Les jours qui suivirent notre escapade me reviennent tristement à la mémoire, comme une sorte de désastre domestique. On n’entendait, dans notre chambre d’enfants, que larmes et gémissements. Tout le monde se querellait, tout le monde était grondé, chacun recevait son paquet à tort ou à raison. Papa était en colère, maman en larmes, Niania hurlait, Mademoiselle faisait ses préparatifs de départ avec des gestes de désespoir ! Ma sœur et moi, devenues très douces, nous tenions coites, et n’osions bouger, sachant bien que la moindre incartade nous serait imputée à crime, chacun étant fort disposé à décharger sur nous sa propre irritation. Nous n’étions cependant pas exemptes d’une certaine curiosité ; nous regardions « les grands » se disputer entre eux avec une satisfaction enfantine d’assez mauvais aloi. « Comment cela finira-t-il ? » disions-nous en attendant.

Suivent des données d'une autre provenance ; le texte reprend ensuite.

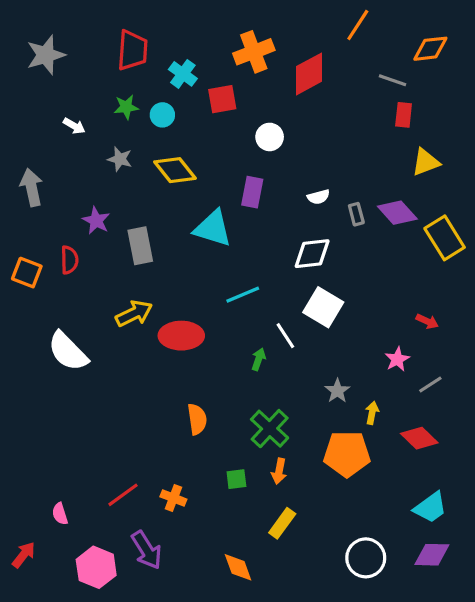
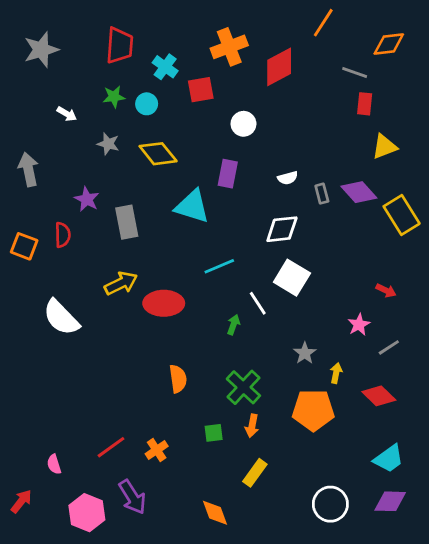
orange cross: (173, 498) -> (157, 450), turned 35

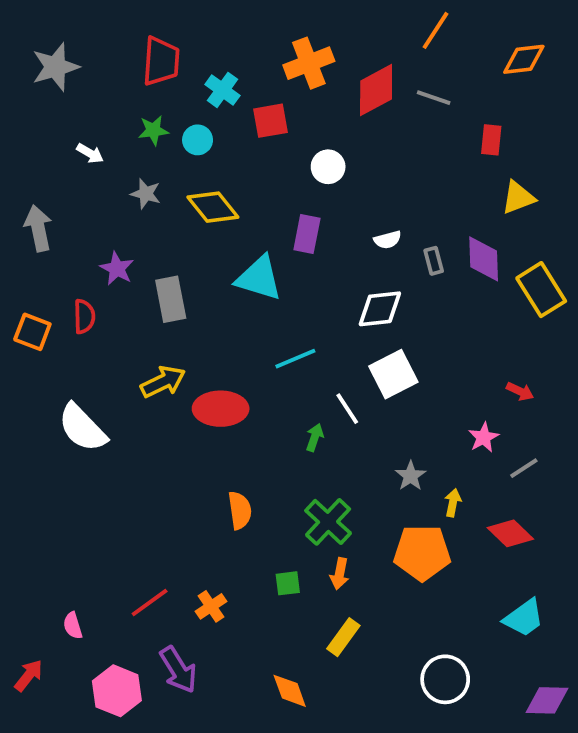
gray line: (355, 72) -> (434, 98), moved
purple diamond: (359, 192) -> (484, 259), turned 40
white square: (292, 278) -> (393, 374), turned 32
purple diamond: (390, 501) -> (547, 700), moved

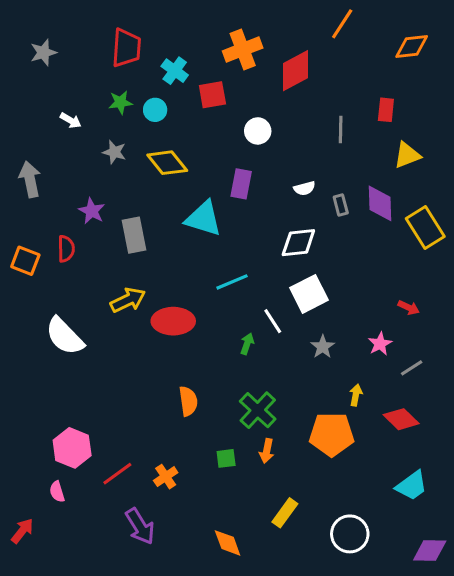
gray star: (55, 67) -> (43, 53), size x0.7
gray line: (434, 98) -> (341, 129), moved, turned 72
gray star: (411, 476) -> (323, 347), moved
yellow rectangle: (343, 637) -> (285, 513), moved
pink hexagon: (117, 691) -> (72, 448), moved

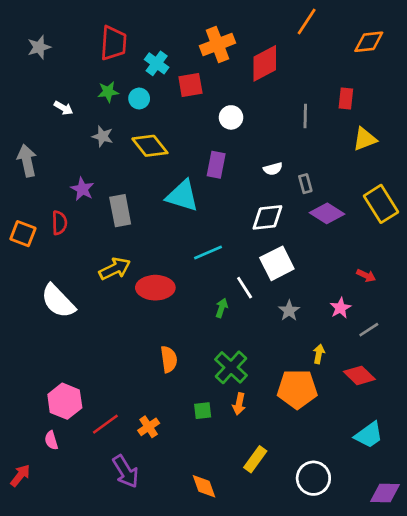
purple diamond: (380, 203) -> (327, 213), moved, turned -56

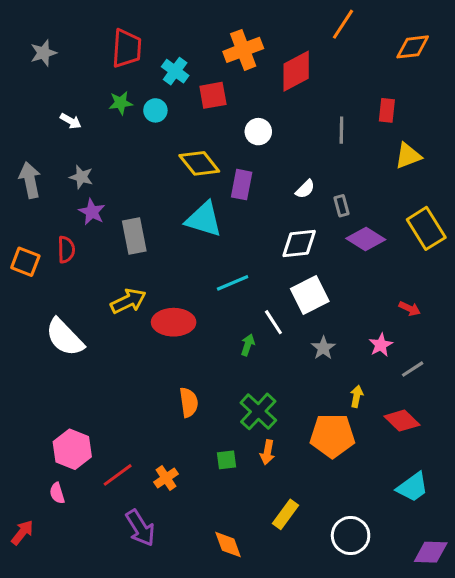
gray star: (103, 136) -> (81, 177), moved
yellow diamond: (150, 146) -> (199, 163), moved
white semicircle: (273, 169) -> (305, 189), turned -30

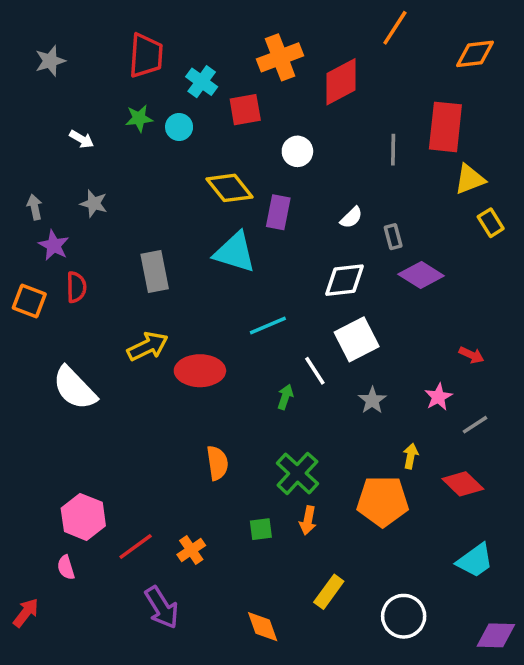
red rectangle: (387, 110) -> (445, 127), size x1.8
gray arrow: (30, 180) -> (35, 207), size x0.6
purple star: (92, 212) -> (54, 245), moved
yellow rectangle: (426, 228) -> (491, 223), moved, size x0.6

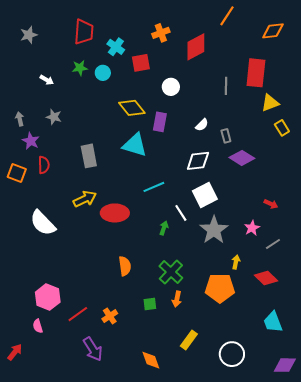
orange cross: (280, 57) -> (161, 33), size x0.7
gray star: (372, 400) -> (214, 230), size x1.8
cyan trapezoid: (475, 560) -> (273, 322), turned 105

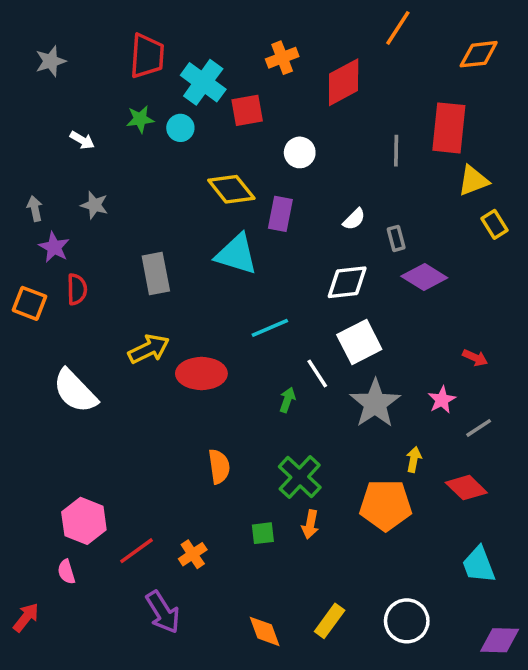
cyan cross: (116, 47) -> (203, 82), size x1.4
yellow rectangle: (189, 340) -> (330, 621), moved

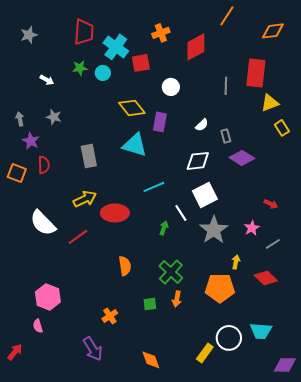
red line: (137, 551) -> (78, 237), moved
cyan trapezoid: (479, 565) -> (261, 331), moved, turned -65
yellow rectangle: (330, 621) -> (205, 353), moved
white circle: (407, 621) -> (229, 338), moved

Mon père, qui n’aimait pas les demi-mesures, prit le parti d’opérer une réforme radicale dans tout le système de notre éducation. La Française fut remerciée, Niania éloignée de la chambre des enfants et chargée de la lingerie, et deux nouveaux personnages firent leur apparition dans la maison : un précepteur polonais, et une institutrice anglaise.